# ABOUT THIS TASK
Transcribe the listing exactly, skipping every picture.

:::::

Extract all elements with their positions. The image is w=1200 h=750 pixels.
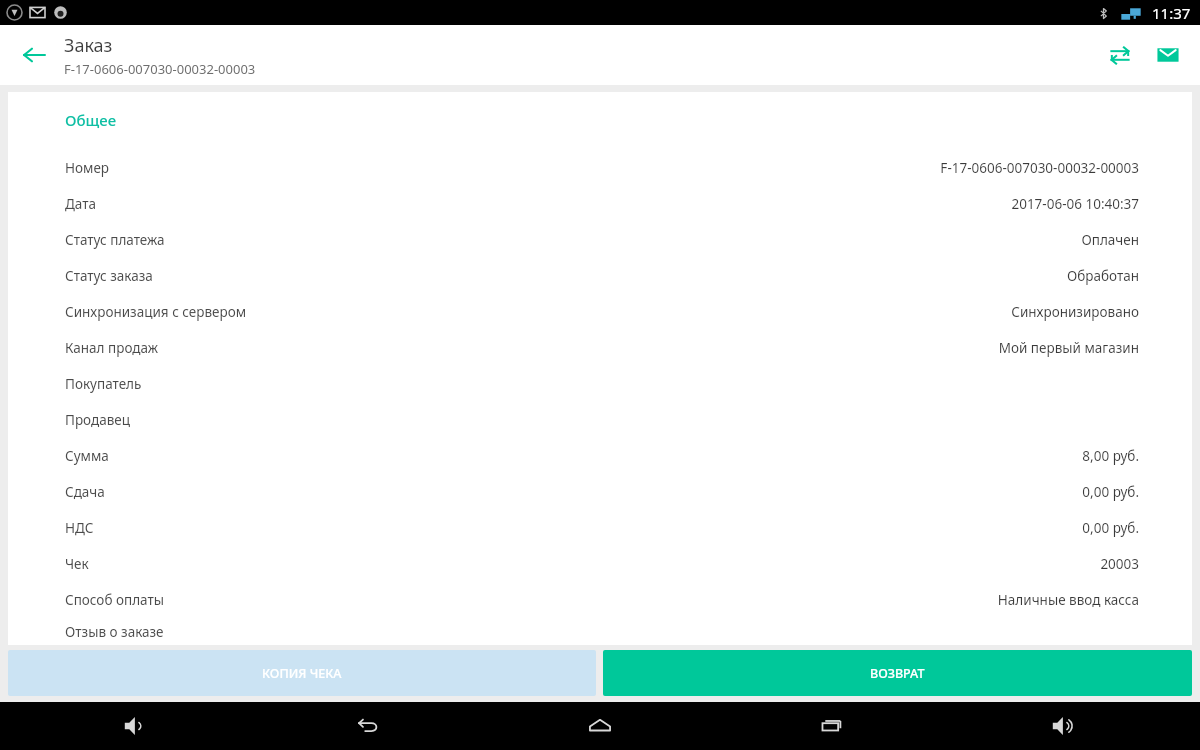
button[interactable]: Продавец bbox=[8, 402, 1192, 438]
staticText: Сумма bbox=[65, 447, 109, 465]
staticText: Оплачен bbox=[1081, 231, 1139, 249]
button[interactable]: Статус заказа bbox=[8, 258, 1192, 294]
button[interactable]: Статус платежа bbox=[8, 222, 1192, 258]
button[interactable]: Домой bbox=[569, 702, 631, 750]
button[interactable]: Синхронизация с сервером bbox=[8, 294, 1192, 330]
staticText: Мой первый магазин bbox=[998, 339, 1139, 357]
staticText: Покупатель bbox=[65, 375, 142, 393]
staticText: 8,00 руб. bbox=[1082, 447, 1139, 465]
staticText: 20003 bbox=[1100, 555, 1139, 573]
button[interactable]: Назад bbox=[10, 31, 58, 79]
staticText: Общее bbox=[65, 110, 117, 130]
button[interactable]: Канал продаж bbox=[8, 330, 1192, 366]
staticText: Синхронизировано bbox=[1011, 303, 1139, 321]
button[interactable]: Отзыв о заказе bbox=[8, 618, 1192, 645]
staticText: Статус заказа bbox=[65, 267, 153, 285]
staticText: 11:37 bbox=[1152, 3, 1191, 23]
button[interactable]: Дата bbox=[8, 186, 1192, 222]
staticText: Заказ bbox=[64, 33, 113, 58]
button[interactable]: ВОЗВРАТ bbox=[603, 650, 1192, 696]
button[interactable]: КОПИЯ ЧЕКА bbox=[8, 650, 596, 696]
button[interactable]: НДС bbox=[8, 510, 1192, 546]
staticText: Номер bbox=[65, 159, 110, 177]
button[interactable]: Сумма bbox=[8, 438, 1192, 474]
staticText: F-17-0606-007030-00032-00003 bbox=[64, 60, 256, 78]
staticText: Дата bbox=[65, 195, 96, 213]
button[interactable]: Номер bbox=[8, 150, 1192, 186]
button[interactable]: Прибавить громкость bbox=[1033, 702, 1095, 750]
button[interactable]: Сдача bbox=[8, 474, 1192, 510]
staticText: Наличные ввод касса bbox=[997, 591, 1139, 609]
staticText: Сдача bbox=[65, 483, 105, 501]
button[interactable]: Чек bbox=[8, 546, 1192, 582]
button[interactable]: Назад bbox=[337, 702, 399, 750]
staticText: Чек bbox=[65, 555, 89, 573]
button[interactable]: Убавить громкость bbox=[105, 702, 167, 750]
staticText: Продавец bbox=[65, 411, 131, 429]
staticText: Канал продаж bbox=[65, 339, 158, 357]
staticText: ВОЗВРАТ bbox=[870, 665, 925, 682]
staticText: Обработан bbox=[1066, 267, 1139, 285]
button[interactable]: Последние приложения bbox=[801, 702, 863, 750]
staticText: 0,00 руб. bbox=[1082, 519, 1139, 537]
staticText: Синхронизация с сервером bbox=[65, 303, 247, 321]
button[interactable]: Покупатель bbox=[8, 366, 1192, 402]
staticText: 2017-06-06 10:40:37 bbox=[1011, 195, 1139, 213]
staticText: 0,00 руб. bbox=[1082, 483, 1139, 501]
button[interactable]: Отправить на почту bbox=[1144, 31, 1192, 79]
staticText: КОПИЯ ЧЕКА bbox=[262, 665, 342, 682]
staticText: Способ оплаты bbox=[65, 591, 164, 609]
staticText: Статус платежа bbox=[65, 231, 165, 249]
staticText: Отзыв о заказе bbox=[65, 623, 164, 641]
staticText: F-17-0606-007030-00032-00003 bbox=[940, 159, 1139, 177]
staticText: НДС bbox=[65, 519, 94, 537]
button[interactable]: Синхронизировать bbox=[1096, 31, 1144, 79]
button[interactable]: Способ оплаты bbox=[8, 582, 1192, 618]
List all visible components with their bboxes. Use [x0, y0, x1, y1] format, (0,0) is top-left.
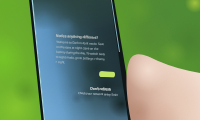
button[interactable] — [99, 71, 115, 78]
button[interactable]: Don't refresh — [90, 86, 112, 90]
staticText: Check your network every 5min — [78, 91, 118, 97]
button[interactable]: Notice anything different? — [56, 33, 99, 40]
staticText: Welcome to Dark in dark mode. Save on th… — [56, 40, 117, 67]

:::::

# EXERCISE RESPONSE
Extract all elements with their positions. The image is w=1200 h=750 pixels.
button[interactable]: Продавец bbox=[8, 402, 1192, 438]
staticText: Сумма bbox=[65, 447, 109, 465]
staticText: Оплачен bbox=[1081, 231, 1139, 249]
button[interactable]: Статус заказа bbox=[8, 258, 1192, 294]
button[interactable]: Статус платежа bbox=[8, 222, 1192, 258]
button[interactable]: Домой bbox=[569, 702, 631, 750]
button[interactable]: Синхронизация с сервером bbox=[8, 294, 1192, 330]
staticText: Мой первый магазин bbox=[998, 339, 1139, 357]
staticText: Покупатель bbox=[65, 375, 142, 393]
staticText: 8,00 руб. bbox=[1082, 447, 1139, 465]
staticText: 20003 bbox=[1100, 555, 1139, 573]
button[interactable]: Назад bbox=[10, 31, 58, 79]
staticText: Общее bbox=[65, 110, 117, 130]
button[interactable]: Канал продаж bbox=[8, 330, 1192, 366]
staticText: Синхронизировано bbox=[1011, 303, 1139, 321]
button[interactable]: Отзыв о заказе bbox=[8, 618, 1192, 645]
staticText: Статус заказа bbox=[65, 267, 153, 285]
staticText: 11:37 bbox=[1152, 3, 1191, 23]
button[interactable]: Дата bbox=[8, 186, 1192, 222]
staticText: Заказ bbox=[64, 33, 113, 58]
button[interactable]: ВОЗВРАТ bbox=[603, 650, 1192, 696]
button[interactable]: КОПИЯ ЧЕКА bbox=[8, 650, 596, 696]
button[interactable]: НДС bbox=[8, 510, 1192, 546]
staticText: Номер bbox=[65, 159, 110, 177]
button[interactable]: Сумма bbox=[8, 438, 1192, 474]
staticText: F-17-0606-007030-00032-00003 bbox=[64, 60, 256, 78]
staticText: Дата bbox=[65, 195, 96, 213]
button[interactable]: Номер bbox=[8, 150, 1192, 186]
button[interactable]: Прибавить громкость bbox=[1033, 702, 1095, 750]
button[interactable]: Сдача bbox=[8, 474, 1192, 510]
staticText: Наличные ввод касса bbox=[997, 591, 1139, 609]
staticText: Сдача bbox=[65, 483, 105, 501]
button[interactable]: Чек bbox=[8, 546, 1192, 582]
button[interactable]: Назад bbox=[337, 702, 399, 750]
staticText: Чек bbox=[65, 555, 89, 573]
button[interactable]: Убавить громкость bbox=[105, 702, 167, 750]
staticText: Продавец bbox=[65, 411, 131, 429]
staticText: Канал продаж bbox=[65, 339, 158, 357]
staticText: ВОЗВРАТ bbox=[870, 665, 925, 682]
staticText: Обработан bbox=[1066, 267, 1139, 285]
button[interactable]: Последние приложения bbox=[801, 702, 863, 750]
staticText: 0,00 руб. bbox=[1082, 519, 1139, 537]
staticText: Синхронизация с сервером bbox=[65, 303, 247, 321]
button[interactable]: Покупатель bbox=[8, 366, 1192, 402]
staticText: 2017-06-06 10:40:37 bbox=[1011, 195, 1139, 213]
staticText: 0,00 руб. bbox=[1082, 483, 1139, 501]
button[interactable]: Отправить на почту bbox=[1144, 31, 1192, 79]
staticText: КОПИЯ ЧЕКА bbox=[262, 665, 342, 682]
staticText: Способ оплаты bbox=[65, 591, 164, 609]
staticText: Статус платежа bbox=[65, 231, 165, 249]
staticText: Отзыв о заказе bbox=[65, 623, 164, 641]
staticText: F-17-0606-007030-00032-00003 bbox=[940, 159, 1139, 177]
staticText: НДС bbox=[65, 519, 94, 537]
button[interactable]: Синхронизировать bbox=[1096, 31, 1144, 79]
button[interactable]: Способ оплаты bbox=[8, 582, 1192, 618]
List all visible components with their bboxes. Use [x0, y0, x1, y1] format, (0,0) is top-left.
button[interactable] — [99, 71, 115, 78]
button[interactable]: Don't refresh — [90, 86, 112, 90]
staticText: Check your network every 5min — [78, 91, 118, 97]
button[interactable]: Notice anything different? — [56, 33, 99, 40]
staticText: Welcome to Dark in dark mode. Save on th… — [56, 40, 117, 67]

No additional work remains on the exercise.